Награждение было очень уж торжественным! Даже лишка, по мнению коляски, почета! Коробочку с орденом Люба получила из рук самого президента. Более того, он взял из рук нарочно приставленного для этого дела помощника великолепный букет роз и самолично вручил его Любе.
— Такие люди как вы, Любовь Геннадьевна, — это гордость России, — сказал президент в микрофон. — Счастья, вам, здоровья. И простите, что вам пришлось попасть под пули вместо меня.
— Вам необходимо сказать короткое ответное слово, — подсказали Любе на ухо.
— Что вы все извиняетесь? — сказала Люба, разглядывая бледно-зеленые панели стен, картины в богатом золотом багете, камин, отделанный зеленым камнем и украшенный канделябрами, малахитового цвета диваны. — На Кавказе тоже стреляют, так ведь не вам же там под пули лезть? Для этого простые россияне есть. А вы — глава нации. У вас свои задачи. Как говорится, царь не должон думать об каждом, царь должон думать об важном.
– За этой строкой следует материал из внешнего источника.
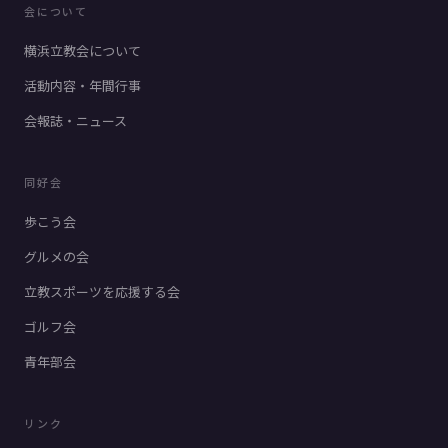
会について
横浜立教会について
活動内容・年間行事
会報誌・ニュース
同好会
歩こう会
グルメの会
立教スポーツを応援する会
ゴルフ会
青年部会
リンク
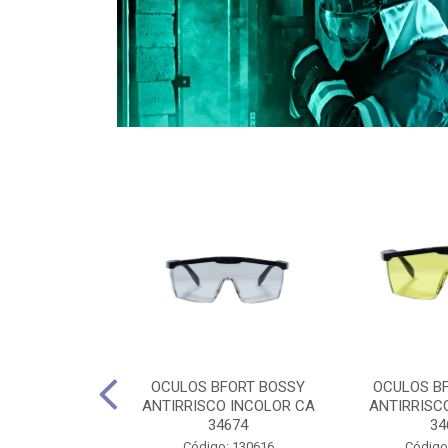
CULES 40CM
OCULOS BFORT BOSSY
OCULOS B
RO E 4,5M
ANTIRRISCO INCOLOR CA
ANTIRRISC
RIMENTO
34674
34
2D4045E
Código: 130616
Código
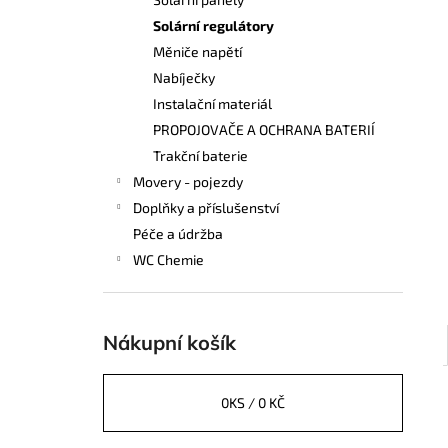
STYLOVÁ MELAMINOVÁ SADA NÁDOBÍ
l
-16 DÍLŮ
Solární regulátory
1 249 Kč
Měniče napětí
Nabíječky
Instalační materiál
PROPOJOVAČE A OCHRANA BATERIÍ
Trakční baterie
Movery - pojezdy
Doplňky a příslušenství
Péče a údržba
WC Chemie
Nákupní košík
0
KS /
0 KČ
Люба замолкла, довольная своим красноречием.
Присутствующие встревоженно улыбнулись.
— Это из пьесы слова, — пояснила Люба. — Из великой русской литературы.
— Ну чего, пора гасить прошмандовку? — тихо сказал в невидимое переговорное устройство крепкий сотрудник службы безопасности.
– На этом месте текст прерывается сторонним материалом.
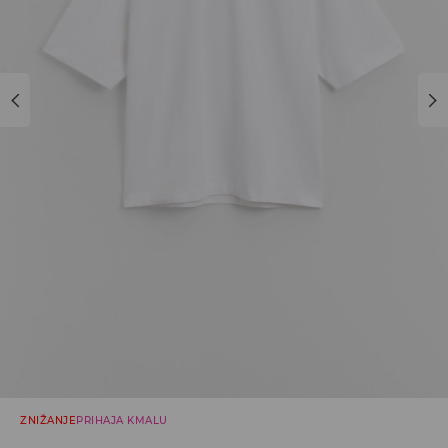
ZNIŽANJE
PRIHAJA KMALU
— Достаточно, Любовь Геннадьевна, — ласково прошептал на ухо Любе помощник.
— Ага, — кивнула Люба и попыталась объясниться: — Не к месту про литературу, да? Вечно меня кругозор подводит.
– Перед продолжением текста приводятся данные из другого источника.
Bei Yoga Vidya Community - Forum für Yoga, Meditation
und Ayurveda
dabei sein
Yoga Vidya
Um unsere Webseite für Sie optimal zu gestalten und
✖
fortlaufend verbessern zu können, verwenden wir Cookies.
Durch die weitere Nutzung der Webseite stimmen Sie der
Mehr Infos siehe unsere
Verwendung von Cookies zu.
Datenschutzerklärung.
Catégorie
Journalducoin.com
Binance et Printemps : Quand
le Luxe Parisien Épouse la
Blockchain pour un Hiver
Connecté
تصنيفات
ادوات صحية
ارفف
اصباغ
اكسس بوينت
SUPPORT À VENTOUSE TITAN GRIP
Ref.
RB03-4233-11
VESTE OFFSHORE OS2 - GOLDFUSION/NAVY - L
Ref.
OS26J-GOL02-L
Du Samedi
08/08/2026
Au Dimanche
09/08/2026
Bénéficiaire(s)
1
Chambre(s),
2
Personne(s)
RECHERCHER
По невидимой команде пресса покинула кабинет, но вошли другие люди, которых Люба явно видела раньше по телевизору.
— Любовь Геннадьевна, подсаживайтесь к столу, цветы вы можете пока отдать мне, — сообщил очередной помощник.
Люба поехала к столу, неловко скользя по залитому лаком наборному паркету.
— Она что же, навсегда будет прикована к инвалидной коляске? — вдруг спросил президент стоявшего наготове помощника.
— Последствие ранения, — сурово доложил помощник. — Бог, как говорится, не фраер.
Президент крякнул.
— И как мне этой девчонке теперь в глаза смотреть? Это вина Каллипигова! Охрана, лбы здоровые, проспали, суки, девчонку. Она моей дочке старшей, наверное, ровесница.
— С Каллипиговым разберемся, — заверил помощник.
— Выговор ему, премии лишить, — грозил президент.
— Будет исполнено.
Когда все расселись за внушительных размеров столом, президент стал представлять Любе собеседников.
— Мне Любовь Геннадьевна сообщили, что вы певица, да к тому же боретесь за права инвалидов, поэтому я попросил прийти соответствующих министров. Министр культуры…
— Добрый день, Любовь Геннадьевна.
— Это — министр труда.
— Вот вас-то мне и надо! — подскочила Люба.
— Не стесняйтесь, Любовь Геннадьевна, гоняйте в хвост и в гриву, — разрешил президент.
Все улыбнулись шутке.
— Почему у вас в перечне профессий, разрешенных для обучения инвалидов, все сапожники да закройщики? Это же каменный век! Почему я не могу учиться на системотехника, к примеру? Почему человек без ног не может получить профессию инженера?
— Это не ко мне, — с сожалением сообщил министр труда. — Это — министерство образования и соцобеспечения.
— Всем лишь бы свалить с больной головы на здоровую, — сказала Люба. — Перепихнуть проблему. А как там живой человек живет, никого не волнует. Причем здесь соцобеспечение? Я не пенсию прошу и не разовую помощь. Я прошу работу.
— Я хочу ответить, — сказал министр труда.
— Правильно, Любовь Геннадьевна, может, хоть теперь чиновники шевелиться начнут? — думая о своем, заметил президент.
— Для инвалида труд — единственная возможность не чувствовать себя ущербным. Поймите, мы такие же люди, как и вы! Я такой же человек, как и вы! С такими же желаниями!